◆ **DESCRIPTION OF THE TASK**
In the material below, find each line that contains the word "input" and copy it.

◆ **PROVIDED ENTRIES**
***
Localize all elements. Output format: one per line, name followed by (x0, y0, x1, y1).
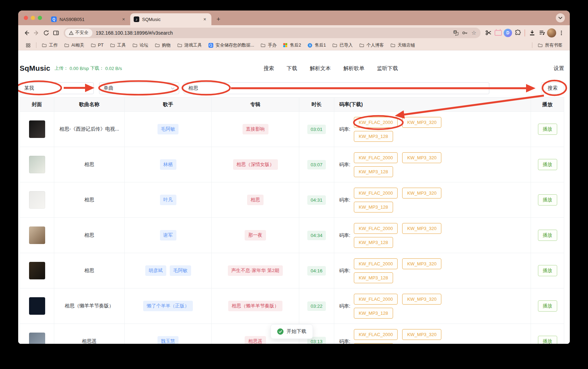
play-button[interactable]: 播放 (538, 124, 557, 135)
tab-search-chevron-icon[interactable] (556, 13, 565, 22)
bitrate-button-kw_mp3_128[interactable]: KW_MP3_128 (354, 272, 393, 283)
bookmark-item[interactable]: 个人博客 (356, 41, 387, 49)
album-cover[interactable] (29, 120, 45, 138)
artist-badge[interactable]: 叶凡 (160, 195, 176, 205)
bitrate-button-kw_flac_2000[interactable]: KW_FLAC_2000 (354, 329, 398, 340)
nav-item-1[interactable]: 下载 (287, 65, 297, 72)
album-badge[interactable]: 直接影响 (243, 124, 268, 134)
album-badge[interactable]: 相思遥 (245, 336, 266, 344)
artist-badge[interactable]: 胡彦斌 (145, 265, 167, 276)
search-button[interactable]: 搜索 (541, 82, 564, 94)
reload-icon[interactable] (41, 28, 51, 38)
downloads-icon[interactable] (527, 28, 537, 38)
zoom-window-button[interactable] (38, 16, 42, 20)
playlist-icon[interactable] (537, 28, 547, 38)
nav-item-0[interactable]: 搜索 (264, 65, 274, 72)
play-button[interactable]: 播放 (538, 336, 557, 344)
keyword-input[interactable] (184, 82, 489, 94)
bitrate-button-kw_mp3_320[interactable]: KW_MP3_320 (402, 188, 441, 199)
play-button[interactable]: 播放 (538, 159, 557, 170)
artist-badge[interactable]: 毛阿敏 (170, 265, 191, 276)
album-badge[interactable]: 相思（懒羊羊节奏版） (228, 301, 282, 311)
bitrate-button-kw_mp3_320[interactable]: KW_MP3_320 (402, 258, 441, 269)
translate-icon[interactable]: A (451, 28, 460, 37)
key-icon[interactable] (460, 28, 469, 37)
album-badge[interactable]: 那一夜 (245, 230, 266, 241)
bitrate-button-kw_mp3_320[interactable]: KW_MP3_320 (402, 117, 441, 128)
album-cover[interactable] (29, 156, 45, 173)
bitrate-button-kw_mp3_128[interactable]: KW_MP3_128 (354, 308, 393, 319)
artist-badge[interactable]: 懒了个羊羊（正版） (143, 301, 193, 311)
bitrate-button-kw_mp3_320[interactable]: KW_MP3_320 (402, 152, 441, 163)
type-select[interactable]: 单曲 (99, 82, 179, 94)
profile-avatar[interactable] (547, 28, 556, 38)
all-bookmarks-folder[interactable]: 所有书签 (534, 41, 566, 49)
minimize-window-button[interactable] (31, 16, 35, 20)
artist-badge[interactable]: 林栖 (160, 159, 176, 170)
back-icon[interactable] (22, 28, 31, 38)
play-button[interactable]: 播放 (538, 194, 557, 206)
artist-badge[interactable]: 魏玉慧 (158, 336, 179, 344)
bitrate-button-kw_mp3_320[interactable]: KW_MP3_320 (402, 223, 441, 234)
settings-link[interactable]: 设置 (554, 63, 564, 74)
bookmark-item[interactable]: 售后2 (280, 41, 304, 49)
extensions-puzzle-icon[interactable] (513, 28, 523, 38)
bookmark-item[interactable]: AI相关 (61, 41, 88, 49)
bookmark-item[interactable]: 安全储存您的数据... (205, 41, 257, 49)
bookmark-item[interactable]: PT (88, 41, 107, 49)
bitrate-button-kw_mp3_128[interactable]: KW_MP3_128 (354, 202, 393, 213)
bitrate-button-kw_mp3_320[interactable]: KW_MP3_320 (402, 294, 441, 305)
play-button[interactable]: 播放 (538, 265, 557, 276)
d-extension-icon[interactable]: D (503, 28, 513, 38)
nav-item-3[interactable]: 解析歌单 (343, 65, 364, 72)
bookmark-star-icon[interactable]: ☆ (469, 28, 478, 37)
bitrate-button-kw_flac_2000[interactable]: KW_FLAC_2000 (354, 223, 398, 234)
album-badge[interactable]: 相思（深情女版） (233, 159, 278, 170)
album-cover[interactable] (29, 191, 45, 209)
browser-tab-sqmusic[interactable]: ♪ SQMusic × (130, 13, 211, 25)
bookmark-item[interactable] (22, 41, 34, 49)
bookmark-item[interactable]: S 售后1 (304, 41, 329, 49)
bitrate-button-kw_flac_2000[interactable]: KW_FLAC_2000 (354, 117, 398, 128)
source-input[interactable] (20, 82, 94, 94)
bookmark-item[interactable]: 工作 (38, 41, 61, 49)
forward-icon[interactable] (31, 28, 41, 38)
bitrate-button-kw_flac_2000[interactable]: KW_FLAC_2000 (354, 294, 398, 305)
tv-extension-icon[interactable] (493, 28, 503, 38)
album-cover[interactable] (29, 333, 45, 344)
bookmark-item[interactable]: 购物 (152, 41, 174, 49)
bitrate-button-kw_mp3_128[interactable]: KW_MP3_128 (354, 166, 393, 177)
close-window-button[interactable] (24, 16, 28, 20)
play-button[interactable]: 播放 (538, 300, 557, 312)
bookmark-item[interactable]: 手办 (257, 41, 280, 49)
bitrate-button-kw_flac_2000[interactable]: KW_FLAC_2000 (354, 188, 398, 199)
close-tab-icon[interactable]: × (202, 16, 208, 22)
bookmark-item[interactable]: 论坛 (129, 41, 152, 49)
nav-item-2[interactable]: 解析文本 (310, 65, 331, 72)
artist-badge[interactable]: 毛阿敏 (158, 124, 179, 134)
artist-badge[interactable]: 谢军 (160, 230, 176, 241)
bitrate-button-kw_flac_2000[interactable]: KW_FLAC_2000 (354, 258, 398, 269)
play-button[interactable]: 播放 (538, 230, 557, 241)
url-bar[interactable]: 不安全 192.168.100.138:18996/#/v3search A ☆ (64, 28, 481, 38)
bookmark-item[interactable]: 天猫店铺 (387, 41, 418, 49)
bitrate-button-kw_mp3_320[interactable]: KW_MP3_320 (402, 329, 441, 340)
close-tab-icon[interactable]: × (120, 16, 127, 22)
bitrate-button-kw_flac_2000[interactable]: KW_FLAC_2000 (354, 152, 398, 163)
album-badge[interactable]: 相思 (247, 195, 264, 205)
new-tab-button[interactable]: + (214, 14, 223, 24)
scissors-extension-icon[interactable] (483, 28, 493, 38)
nav-item-4[interactable]: 监听下载 (377, 65, 398, 72)
security-chip[interactable]: 不安全 (65, 29, 92, 37)
bookmark-item[interactable]: 游戏工具 (174, 41, 205, 49)
bookmark-item[interactable]: 工具 (107, 41, 129, 49)
url-text[interactable]: 192.168.100.138:18996/#/v3search (96, 30, 451, 36)
album-badge[interactable]: 声生不息·家年华 第2期 (228, 265, 283, 276)
side-panel-icon[interactable] (51, 28, 61, 38)
bookmark-item[interactable]: 已导入 (329, 41, 356, 49)
album-cover[interactable] (29, 227, 45, 244)
album-cover[interactable] (29, 262, 45, 279)
album-cover[interactable] (29, 297, 45, 315)
kebab-menu-icon[interactable] (556, 28, 566, 38)
bitrate-button-kw_mp3_128[interactable]: KW_MP3_128 (354, 131, 393, 142)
***
◆ **RESPONSE**
keyword-input[interactable] (184, 82, 489, 94)
source-input[interactable] (20, 82, 94, 94)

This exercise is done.